(Stored data)
--

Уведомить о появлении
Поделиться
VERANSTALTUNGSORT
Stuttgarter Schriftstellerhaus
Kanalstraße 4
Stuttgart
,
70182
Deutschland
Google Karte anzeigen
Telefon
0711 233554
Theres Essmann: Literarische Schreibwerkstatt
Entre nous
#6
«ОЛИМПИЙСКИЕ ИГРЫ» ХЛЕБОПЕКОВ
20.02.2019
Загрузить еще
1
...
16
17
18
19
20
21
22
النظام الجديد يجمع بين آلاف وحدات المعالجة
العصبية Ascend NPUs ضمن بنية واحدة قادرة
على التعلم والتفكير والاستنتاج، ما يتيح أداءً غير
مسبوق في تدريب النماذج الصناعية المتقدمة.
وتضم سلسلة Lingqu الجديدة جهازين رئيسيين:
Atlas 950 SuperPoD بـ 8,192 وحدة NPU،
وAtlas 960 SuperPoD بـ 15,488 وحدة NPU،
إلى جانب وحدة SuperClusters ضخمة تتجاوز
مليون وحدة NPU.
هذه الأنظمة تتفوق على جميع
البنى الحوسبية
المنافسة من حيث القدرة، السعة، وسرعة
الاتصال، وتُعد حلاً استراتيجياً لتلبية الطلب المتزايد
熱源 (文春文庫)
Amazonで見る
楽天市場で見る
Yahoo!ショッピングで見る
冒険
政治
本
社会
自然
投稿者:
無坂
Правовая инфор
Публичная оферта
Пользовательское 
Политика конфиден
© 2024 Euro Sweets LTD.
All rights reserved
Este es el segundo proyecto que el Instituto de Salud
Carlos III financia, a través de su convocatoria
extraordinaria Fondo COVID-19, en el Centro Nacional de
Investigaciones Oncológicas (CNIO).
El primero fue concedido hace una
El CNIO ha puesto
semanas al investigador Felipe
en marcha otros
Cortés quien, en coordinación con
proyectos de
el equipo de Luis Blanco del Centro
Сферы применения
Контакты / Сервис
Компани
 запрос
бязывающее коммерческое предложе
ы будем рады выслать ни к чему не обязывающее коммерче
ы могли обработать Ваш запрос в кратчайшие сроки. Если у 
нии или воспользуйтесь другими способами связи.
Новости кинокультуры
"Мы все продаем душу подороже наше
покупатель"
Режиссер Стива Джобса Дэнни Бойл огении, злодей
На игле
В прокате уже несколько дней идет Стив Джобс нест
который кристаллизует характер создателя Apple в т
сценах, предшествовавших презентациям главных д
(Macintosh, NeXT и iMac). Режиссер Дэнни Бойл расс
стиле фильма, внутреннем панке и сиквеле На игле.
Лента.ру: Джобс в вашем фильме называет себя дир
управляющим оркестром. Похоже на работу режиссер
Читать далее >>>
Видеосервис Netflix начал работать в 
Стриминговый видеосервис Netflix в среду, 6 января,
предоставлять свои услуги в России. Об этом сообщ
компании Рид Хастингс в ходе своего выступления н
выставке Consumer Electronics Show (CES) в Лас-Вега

--

__Exercise details__.
Each line of the records above, from the first through the one containing "النظام الجديد يجمع بين آلاف وحدات المعالجة", is to be retyped exactly; no other line belongs.

__Answer__.
Уведомить о появлении
Поделиться
VERANSTALTUNGSORT
Stuttgarter Schriftstellerhaus
Kanalstraße 4
Stuttgart
,
70182
Deutschland
Google Karte anzeigen
Telefon
0711 233554
Theres Essmann: Literarische Schreibwerkstatt
Entre nous
#6
«ОЛИМПИЙСКИЕ ИГРЫ» ХЛЕБОПЕКОВ
20.02.2019
Загрузить еще
1
...
16
17
18
19
20
21
22
النظام الجديد يجمع بين آلاف وحدات المعالجة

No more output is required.